Yaşayan kadın sanatçılar yaşamayanların sergisine neden tepkili?

21. yüzyılda cinsiyet eşitsizliği hâlâ başlıca konuştuğumuz konulardan biri. Sanat alanında hâlâ süregelen istatistiğin erkek egemen olmasının aşılamadığı bu yüzyılda haliyle kadın sanatçılar da tepkili.
Kadın, yüzyıllardır yeterince temsil edilmemiş ve birçok alanda kendisine yer bulamadığı gibi sanat dünyasında da hak ettiği değeri erkek sanatçılar kadar göremiyor. Feminist bir yaklaşım olarak görmeyin. Gezdiğiniz müzelerde eserlerin kaçı kadın sanatçılara ait ya da gezdiğiniz karma sergilerde kaçı kadın sanatçıdan oluşuyor? Çok az bir oran olduğunu hepimiz biliyoruz.

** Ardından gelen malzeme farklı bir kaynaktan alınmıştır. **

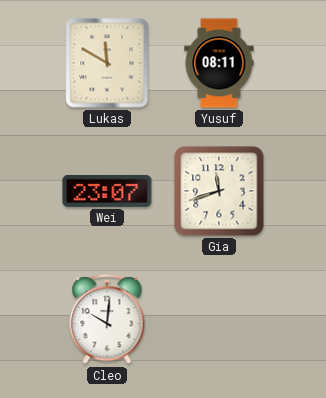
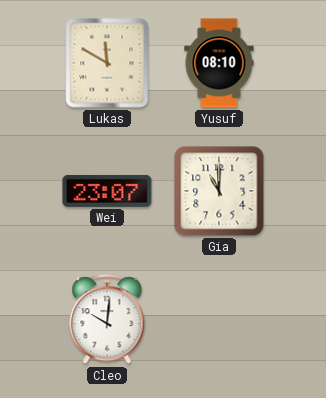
Yusuf: 08:11 -> 08:10
Gia: 11:42 -> 11:00
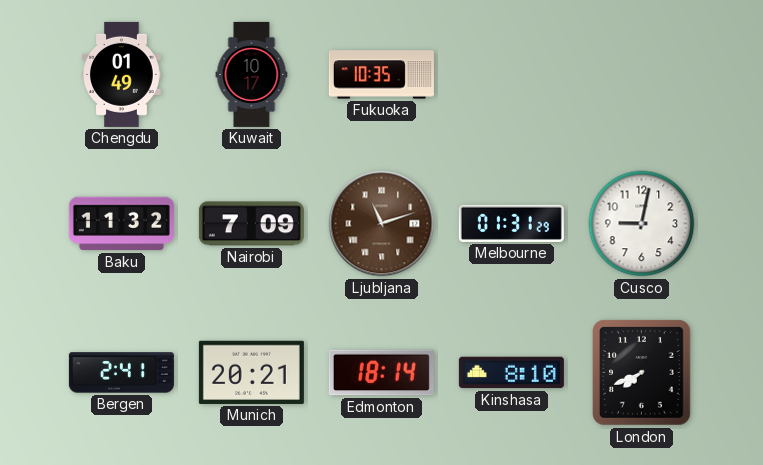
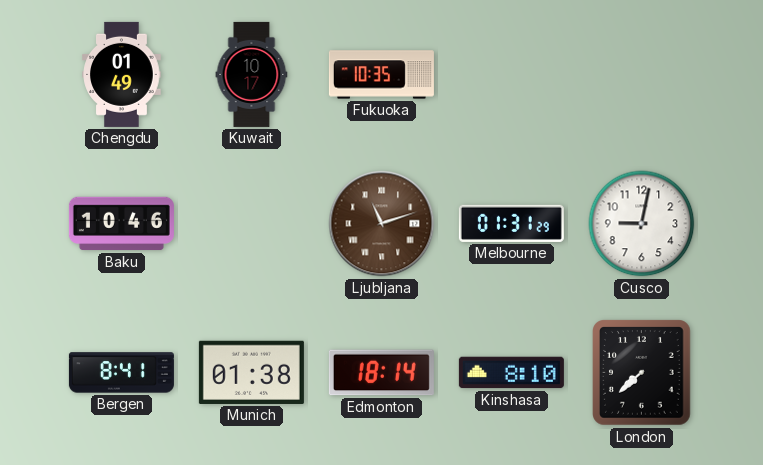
Baku: 11:32 -> 10:46
Nairobi: 7:09 -> none
Bergen: 2:41 -> 8:41
Munich: 20:21 -> 01:38
London: 7:41 -> 7:38
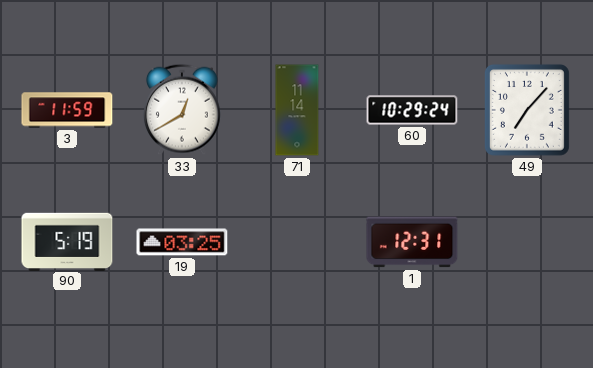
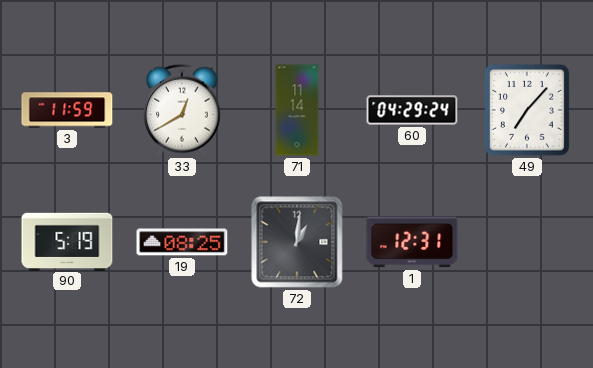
60: 10:29 -> 04:29
19: 03:25 -> 08:25
72: none -> 1:01
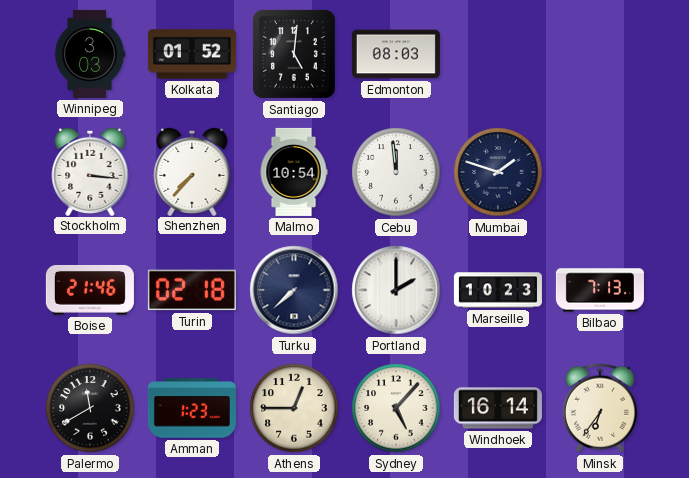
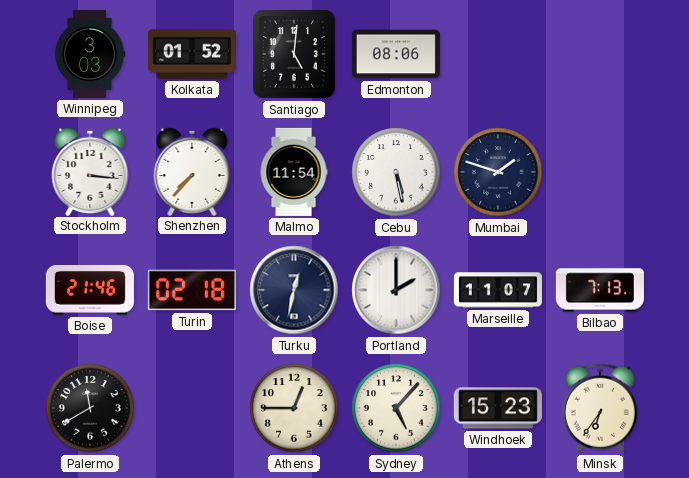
Edmonton: 08:03 -> 08:06
Malmo: 10:54 -> 11:54
Cebu: 11:59 -> 5:28
Turku: 7:38 -> 12:32
Marseille: 10:23 -> 11:07
Amman: 1:23 -> none
Windhoek: 16:14 -> 15:23
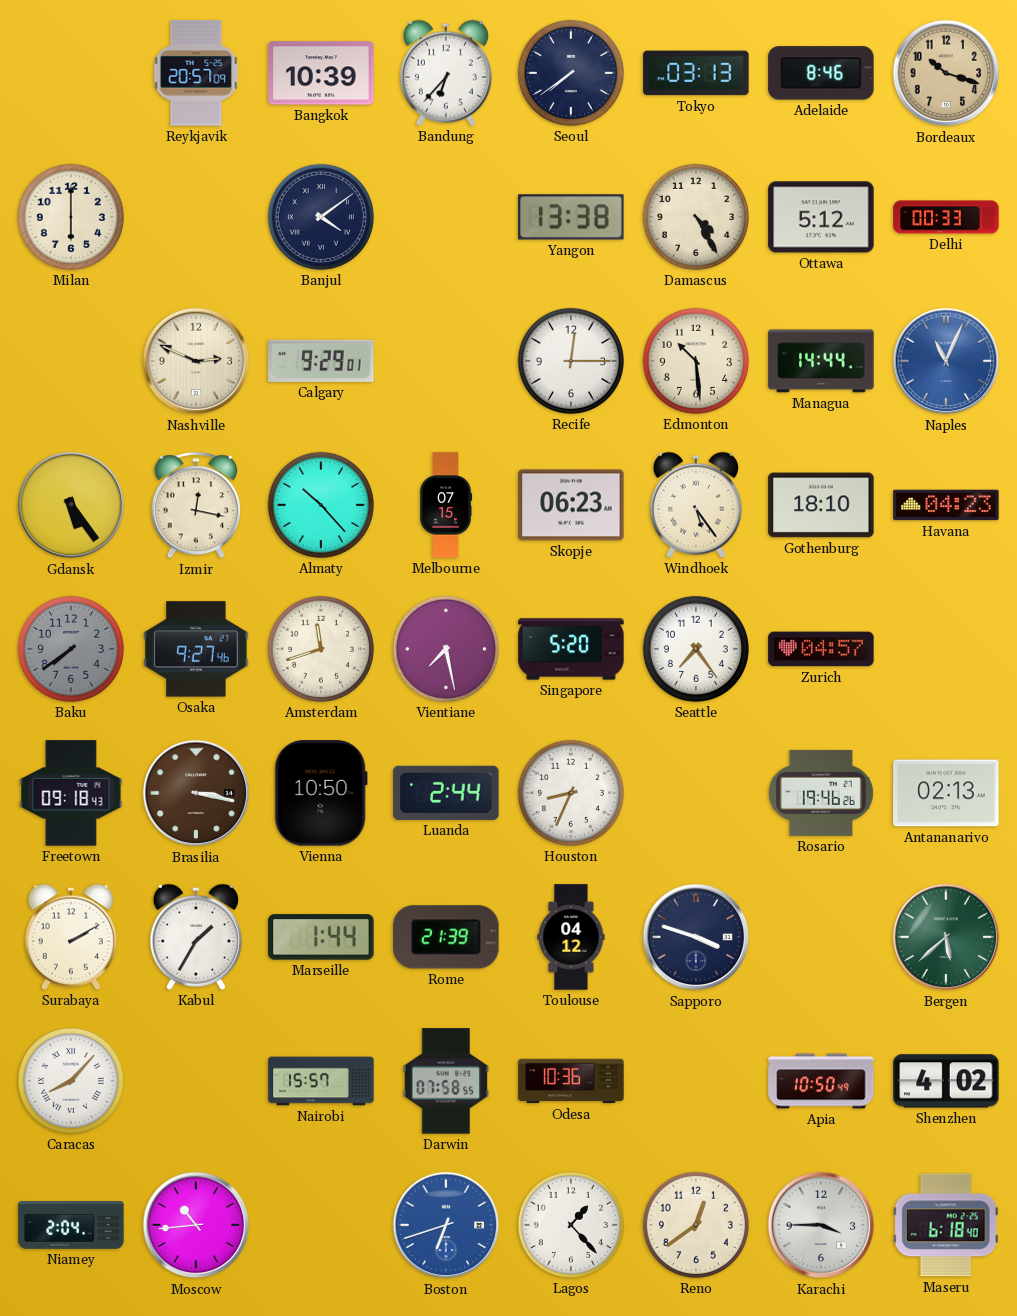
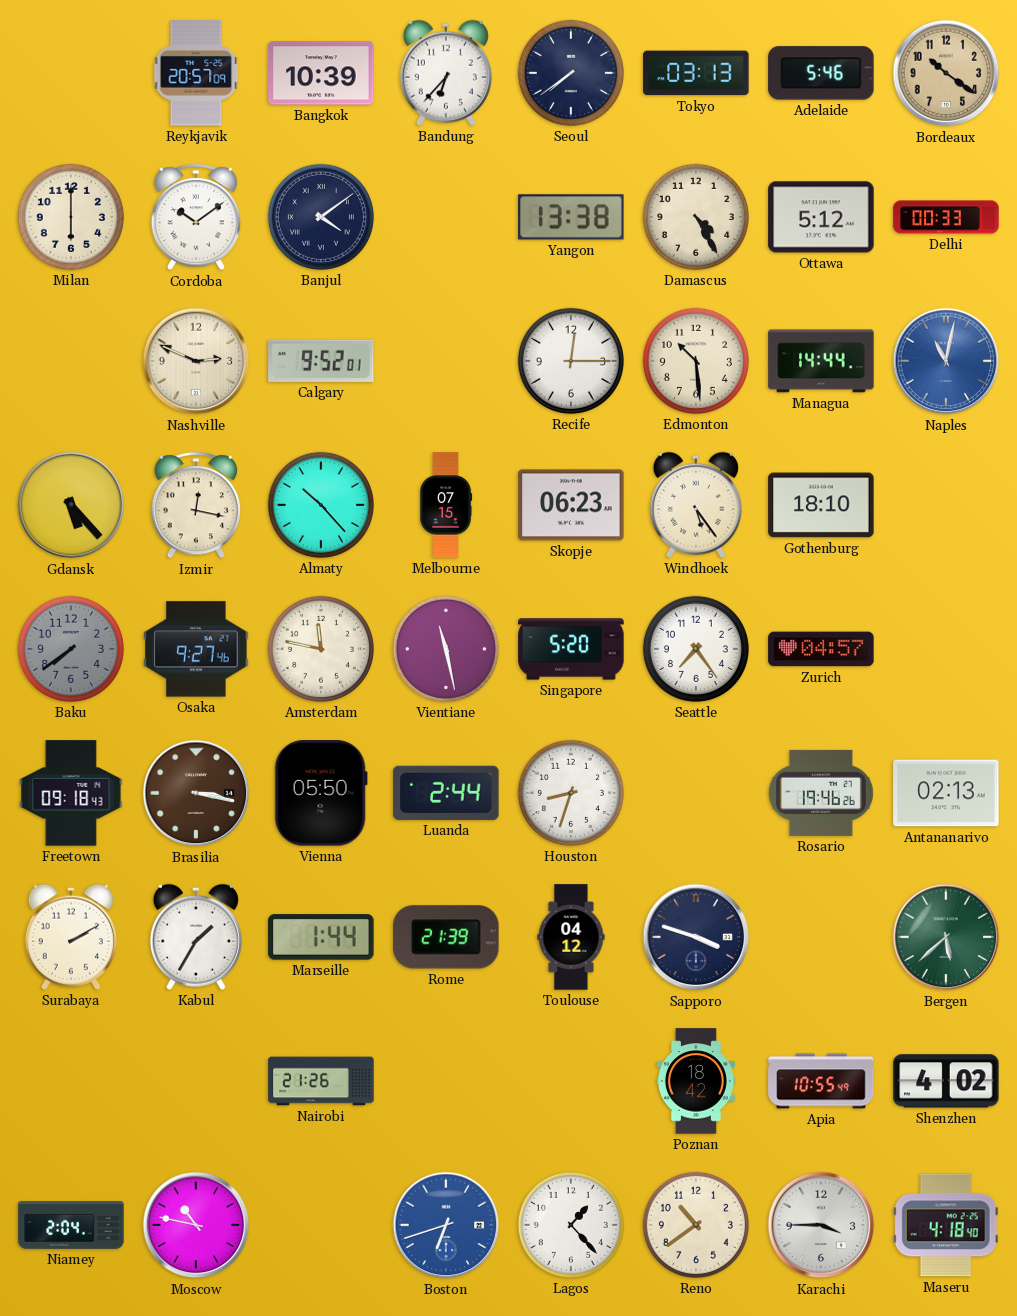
Adelaide: 8:46 -> 5:46
Bordeaux: 10:18 -> 10:21
Cordoba: none -> 10:09
Calgary: 9:29 -> 9:52
Naples: 11:04 -> 11:02
Gdansk: 5:24 -> 5:23
Havana: 04:23 -> none
Amsterdam: 11:42 -> 11:47
Vientiane: 7:28 -> 11:28
Vienna: 10:50 -> 05:50
Houston: 8:34 -> 8:33
Caracas: 8:07 -> none
Nairobi: 15:57 -> 21:26
Darwin: 07:58 -> none
Odesa: 10:36 -> none
Poznan: none -> 18:42
Apia: 10:50 -> 10:55
Moscow: 10:44 -> 10:47
Reno: 12:39 -> 10:39
Maseru: 6:18 -> 4:18
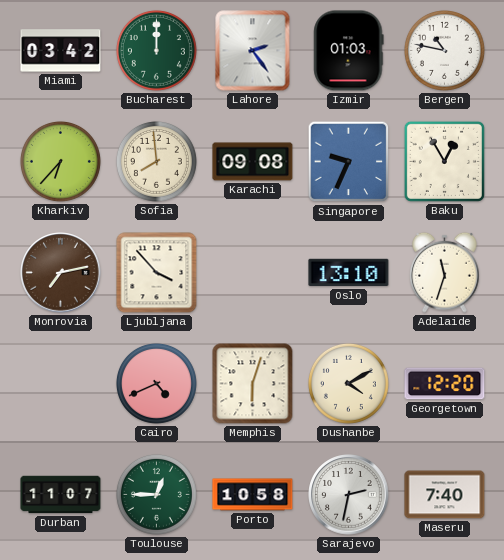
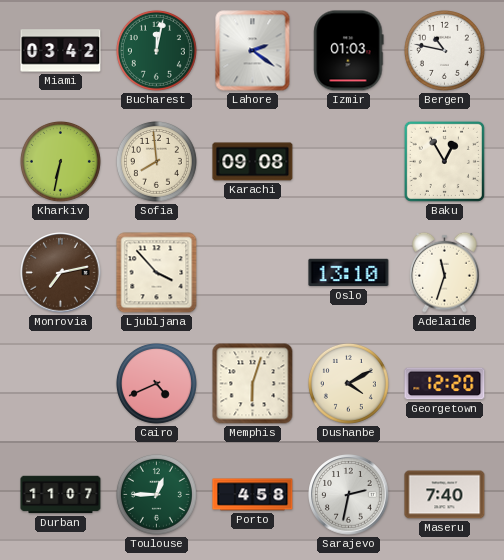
Bucharest: 12:00 -> 12:02
Lahore: 2:24 -> 2:21
Kharkiv: 6:37 -> 6:32
Singapore: 9:34 -> none
Porto: 10:58 -> 4:58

Günümüzde sanatın her dalında üretken olabilen kadın sanatçılarımızın, dünyadaki benzerlerinden hiçbir eksikleri yoktur. Öyle başarılı kadın sanatçılarımız var ki ne eserlerine ne de kendilerine doyum olmaz. İşte bu kadın sanatçılardan bazılarının son dönemde açılan bir sergiye tepkili olduklarını öğrendim.



YAŞAYANLAR HAKLI GALİBA!

Yaklaşık olarak 1850-1950 yılları arasında Türkiye'de yaşamış ve yaratmış sanatçı kadınların eserlerinden oluşan "Ben-Sen-Onlar: Sanatçı Kadınların Yüzyılı" başlıklı Meşher'de açılan sergiden bahsediyorum. Bizim şahane kadın sanatçılarımız diyor ki bu sergi çok faydalı ancak neden yaşayan sanatçılara da bir sergi yapılmıyor? Biraz haklılar sanki... Sadece kadınlardan oluşan sergi çok kıymetli ancak o isimlerin hiçbiri şu an hayatta değil. Biz gelecek nesillere günümüz sanatçılarını daha çok anlatsak, fena olmaz sanki ne dersiniz?
Bu arada Meşher bu sergiyle, Türkiye'den çağdaş sanatçı kadınları köklerini keşfetmeye çağırıyor. Bir isimden, gruptan, kurumdan diğerine çekilmiş düz çizgilerin dışında kalan bütün kadınların ve eserlerin anıldığı ve anlatıldığı bir "başka" zamana işaret eden sergi, kadınlara kendilerinin kahraman oldukları bir "yüzyıl" armağan ediyor.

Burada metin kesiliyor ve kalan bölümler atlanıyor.